Yesterday’s question by KHaL, with his two narrators, brought to mind a novel I tried to read 12 years ago, “Atlas de Geografía Humana” by Almudena Grandes (who, coincidentally, is presenting a new novel these days). I had enjoyed her previous work, “Malena es un nombre de tango“, enough to give her another go.
“Atlas…” tells the story of four women. If I remember well (I don’t have the book at hand), each chapter has a first person narrator, though it swtitches through all four of them. If I don’t remember well, then it might be a third-person omniscient limited narrator. So let’s talk about “viewpoint character”, which fits both situations. One way or the other, we have something to learn here, from somebody else’s mistakes.
The problem was that characters did not identify themselves at the beginning of each chapter, so you had no idea who was speaking now. The idea was, I presume, that one doesn’t call oneself by name when one thinks. The reader should be able to identify the narrator by context. Well, call me stupid, but I was unable. All four women were interchangeable to me, because I never had the time to learn each other’s traits before I was mixing them all up. I never finished the book.

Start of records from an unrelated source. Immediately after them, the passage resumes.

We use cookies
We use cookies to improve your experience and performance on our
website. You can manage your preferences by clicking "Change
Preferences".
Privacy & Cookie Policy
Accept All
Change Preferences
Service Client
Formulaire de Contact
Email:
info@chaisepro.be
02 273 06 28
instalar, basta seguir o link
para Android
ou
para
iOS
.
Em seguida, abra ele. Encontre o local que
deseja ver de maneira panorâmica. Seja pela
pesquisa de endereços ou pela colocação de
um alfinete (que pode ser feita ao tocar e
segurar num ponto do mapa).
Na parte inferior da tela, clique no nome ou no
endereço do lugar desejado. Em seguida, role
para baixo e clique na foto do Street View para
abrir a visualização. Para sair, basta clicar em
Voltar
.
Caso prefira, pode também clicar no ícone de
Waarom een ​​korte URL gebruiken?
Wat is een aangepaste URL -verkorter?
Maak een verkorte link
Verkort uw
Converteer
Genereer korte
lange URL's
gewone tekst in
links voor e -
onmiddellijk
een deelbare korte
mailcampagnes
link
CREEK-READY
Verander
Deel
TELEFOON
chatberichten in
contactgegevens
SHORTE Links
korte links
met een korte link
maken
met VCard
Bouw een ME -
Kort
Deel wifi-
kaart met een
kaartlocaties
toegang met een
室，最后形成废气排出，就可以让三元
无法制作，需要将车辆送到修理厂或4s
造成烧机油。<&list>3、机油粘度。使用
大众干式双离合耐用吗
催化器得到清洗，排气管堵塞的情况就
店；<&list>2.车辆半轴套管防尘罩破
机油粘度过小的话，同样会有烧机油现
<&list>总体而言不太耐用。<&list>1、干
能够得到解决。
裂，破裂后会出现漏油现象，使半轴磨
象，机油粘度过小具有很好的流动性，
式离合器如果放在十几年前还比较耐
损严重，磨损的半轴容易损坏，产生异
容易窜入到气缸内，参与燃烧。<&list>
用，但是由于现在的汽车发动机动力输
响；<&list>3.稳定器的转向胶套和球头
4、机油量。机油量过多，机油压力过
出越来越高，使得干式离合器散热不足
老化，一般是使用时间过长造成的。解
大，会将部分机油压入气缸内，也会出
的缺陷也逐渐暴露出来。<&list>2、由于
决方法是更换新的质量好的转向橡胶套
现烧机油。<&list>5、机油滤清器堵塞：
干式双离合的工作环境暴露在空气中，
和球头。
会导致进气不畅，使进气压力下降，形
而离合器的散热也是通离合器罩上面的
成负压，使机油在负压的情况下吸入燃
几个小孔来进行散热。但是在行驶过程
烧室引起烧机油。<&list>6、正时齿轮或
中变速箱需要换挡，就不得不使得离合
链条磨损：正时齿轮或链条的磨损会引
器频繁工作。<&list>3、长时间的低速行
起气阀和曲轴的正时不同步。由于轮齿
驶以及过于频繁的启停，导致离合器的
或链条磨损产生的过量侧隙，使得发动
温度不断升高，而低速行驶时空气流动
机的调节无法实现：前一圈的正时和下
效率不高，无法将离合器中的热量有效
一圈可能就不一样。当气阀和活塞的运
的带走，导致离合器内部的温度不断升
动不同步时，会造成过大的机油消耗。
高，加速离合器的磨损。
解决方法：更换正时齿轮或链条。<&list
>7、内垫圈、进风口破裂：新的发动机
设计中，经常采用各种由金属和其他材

George R. R. Martin has created an absurdly large cast for his “A Song of Ice and Fire“, but at least each chapter is headed by the name of the viewpoint character, so at least you know who it’s referring to, which is about the lowest level of comprehension you need. If you have forgotten who it is due to the excess of names or because he hasn’t turned up for five hundred pages, well that’s an entirely different matter.
So you see where I’m heading to, right?
A writer spends many months, normally years, developing characters and plots for their novel, until they become more familiar than their family. Readers, however, will rarely dive so deep, and might even let days or weeks pass between reading one chapter and the week, or even worse, between paragraphs. It’s not like we have to spell everything out for them: readers like to be treated like intelligent creatures. But sometimes a minimum amount of redundancy can be healthy: we don’t like to be treated like we have nothing else to do with our lives apart from learning your characters’ family trees. As usual, balance is the key, and the key to balance is craft and intuition.